The following is by contributor Robin Zipporah of The Not-Ever-Still Life.
This is my first favorite painting. I’ve since had many others, but you always remember your first loves, right? It’s called Dynamism of a Dog on a Leash by Giacomo Balla from 1912. It hangs in the Albright-Knox Art Gallery in Buffalo, not far from my childhood home. I first saw it when I was four or five. I’d stand before it and stare.
Do you talk to your kids about art? When we look at art with our children and discuss what they see, we build important skills that carry over into the rest of their education. Talking about visual arts promotes critical thinking as well as language and literary skills. Talking about art, where everyone holds a different opinion and everyone sees something different, promotes asserting one’s opinion and respecting someone else’s. It activates engagement, debate, and learning to understand multiple perspectives. And it’s fun!
I’m an art historian and mama of three young kids. And I want to walk you through talking with your favorite small people about art. Children make excellent art appreciators. So today I’m introducing a new series to Simple Kids: Artists in Residence.
We’re bringing a love of art right to your home. In each post, I’m going to introduce you to one artist or work of art. We’ll discuss a few important concepts about the art, including how to introduce it to your kids. And each time I’ll offer you a project idea for you to try with your kids based on the art we’re looking at so that you and your little ones can explore the ideas yourselves. Finally, I’ll point you to some resources for further learning.
You know why you can successfully teach your kids about art? Your kids are already experts. This is the foundation of how we’re going to approach art appreciation together: there are no wrong answers. And you only need two sets of questions. 1) “What do you see?”/”What’s going on in this piece?” 2) “What else do you see?”/”What makes you say that?”
Your kids will build a story, and it doesn’t matter if it’s what the artist had in mind. What matters is that your kids are viewing the work with curiosity, engaging in creative thinking, drawing connections between what they see and things they’ve seen before, and finding inspiration.

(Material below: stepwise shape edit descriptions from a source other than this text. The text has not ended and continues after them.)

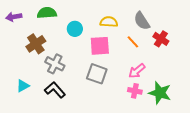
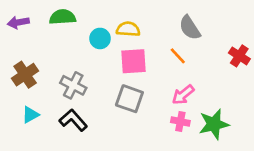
yellow semicircle: (109, 22) -> (128, 29), moved
red cross: (161, 39) -> (239, 56), moved
brown cross: (36, 44) -> (25, 75), moved
green star: (160, 93) -> (214, 124), turned -30

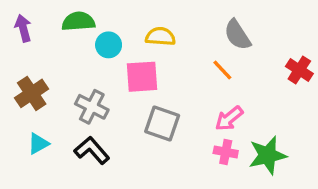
purple arrow: (18, 22) -> (23, 28), turned 85
cyan circle: (100, 38) -> (109, 45), moved
pink square: (133, 61) -> (142, 77), moved

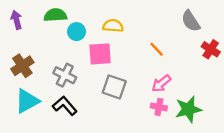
gray semicircle: (237, 35) -> (191, 21), moved
cyan triangle: (38, 144) -> (27, 101), size x1.6

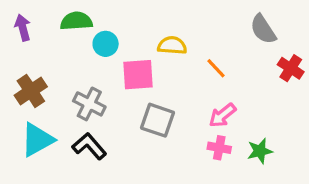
yellow semicircle: (113, 26) -> (172, 45), moved
green star: (188, 109) -> (260, 151), size x0.7

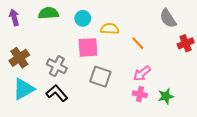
cyan circle: (106, 44) -> (83, 18), moved
red cross: (291, 68) -> (186, 43), turned 35

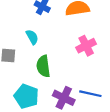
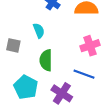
blue line: (90, 94) -> (84, 74), moved

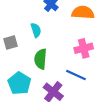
gray square: (13, 45) -> (11, 42), turned -32

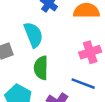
cyan semicircle: (36, 30) -> (33, 35), size x1.5

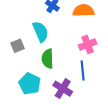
blue line: (83, 84) -> (83, 71), turned 66

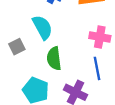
pink cross: (88, 44) -> (100, 37), turned 36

A few months ago, I had a date with my six-year-old for a little mama-daughter time. We live in the Washington, DC area, which means we’re fortunate to have amazing museums at our doorstep and my girl asked for a morning at the National Gallery of Art. She stopped in front of an Andy Warhol self-portrait and I was ready to answer her questions about the repetition of the image four times across the field but I reminded myself to let her lead the conversation.
“Where is his mommy?” she asked. I didn’t understand her context and I turned to question #2: “what do you see that makes you ask that?” She was worried about him because he must not have a mommy to take care of him. If he had a mommy, she wouldn’t have let him leave the house with his hair standing up all crazy like that.
She looked closely at the piece, related it to her understanding of life, and drew unique conclusions. That’s successful looking. One day we can discuss Pop art and commercial influences and the social environment of drug use in the 1960s but for now, as relates to my child or yours, the artist’s intention isn’t what matters.
What matters is learning to look, to scrutinize, to observe the details. By looking closely, we’re thinking deeply. Are you excited?
I’ll be back soon with a little lesson on looking at the portraits of a Renaissance painter who shaped his faces out of fruits and vegetables. For now, though, I’ll leave you with my first favorite artist quotation. It comes from Mies van der Rohe, a man primarily known as an architect who emphatically believed in the art of looking closely:
“God is in the details.”
Do you talk with your kids about art?